El grupo Rossignol, de propiedad noruega, respaldado por Altor Equity Partners, ha presentado su plan Ascension 2026 en un intento por lograr una facturación de 500 millones de euros (584 millones de dólares) para finales del año fiscal 2026. El plan consiste en implementar una estrategia industrial más respetuosa con el medio ambiente para sus fábricas de esquí, ampliar su oferta en ropa y calzado e introducir un nuevo concepto de tienda. Vincent Wauters, director general del Grupo Rossignol, cree que es crucial que todas las marcas del grupo compartan un valor y una proyección emocional común. La empresa ya se ha deshecho de varios negocios secundarios para volver a centrarse en su negocio principal de equipamiento para deportes de invierno.

Wauters pone un fuerte énfasis en el papel de las montañas en la identidad de marca de Rossignol y pretende encarnar plenamente los aspectos inspiradores de las montañas a través de la estética, la semántica y el valor. La empresa ve potencial de crecimiento en sus líneas de ropa y calzado, así como en el mercado après-ski. Rossignol planea adoptar un enfoque activo versátil para varias estaciones incorporando actividades como andar en bicicleta para atraer a una base de consumidores más amplia.

Además de ampliar su oferta de productos, Rossignol también está dando prioridad a su imagen de marca y sus colaboraciones. Wauters reconoce la importancia de la autenticidad y el enfoque, al mismo tiempo que ve el potencial de colaboración y desfiles en el futuro. Considera las colaboraciones como herramientas efectivas para generar entusiasmo y creatividad, pero enfatiza la necesidad de un marco sólido antes de llevar a cabo tales proyectos.

En términos de distribución, Rossignol ha introducido un nuevo concepto de tienda llamado Start Gate, cuyo objetivo es crear un viaje emocional para los clientes. Actualmente operativas en Bex, Suiza y Bromont, Canadá, las tiendas Start Gate están ubicadas estratégicamente en la ruta entre la ciudad y las montañas, capturando el momento en que los clientes pasan de la anticipación a la experiencia real.

Rossignol apunta a un enfoque omnicanal de distribución, con igual enfoque en el comercio electrónico y la venta al por mayor. La empresa quiere garantizar que las experiencias de compra online y en tienda estén a la par y pretende aumentar las ventas directas hasta representar el 15% de su facturación total. Actualmente, las ventas directas representan el 10% de la facturación y los textiles aportan más del 40%.
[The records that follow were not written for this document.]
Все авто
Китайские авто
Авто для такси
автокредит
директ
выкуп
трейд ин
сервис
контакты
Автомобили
Con su plan Ascensión 2026, Rossignol también destaca su compromiso con la sostenibilidad. La empresa aspira a producir esquís más ecorresponsables y ya ha introducido esquís reciclables en 2022. Wauters cree que es imperativo evaluar todas las operaciones establecidas, especialmente a la luz de la crisis de Covid-19, y analizar los valores y la articulación de la marca. Para justificar los aumentos de precios, Rossignol ha trasladado a sus precios el impacto del aumento de los costes de los materiales, asumiendo la responsabilidad del aumento de costes.
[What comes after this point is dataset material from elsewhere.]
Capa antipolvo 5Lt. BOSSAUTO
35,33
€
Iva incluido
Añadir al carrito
De cara al futuro, Wauters confía en las perspectivas de crecimiento del grupo. Él cree que hay un gran interés en las montañas como un escape de los acontecimientos mundiales actuales y un lugar para recargar energías. Si bien la temporada de verano ha sido desafiante para las ventas de ropa, Wauters espera un crecimiento en las ventas de equipos y anticipa un cambio positivo en los niveles de existencias. Rossignol está introduciendo nuevos productos en ropa de esquí y expandiéndose a nuevos segmentos como calzado y mochilas.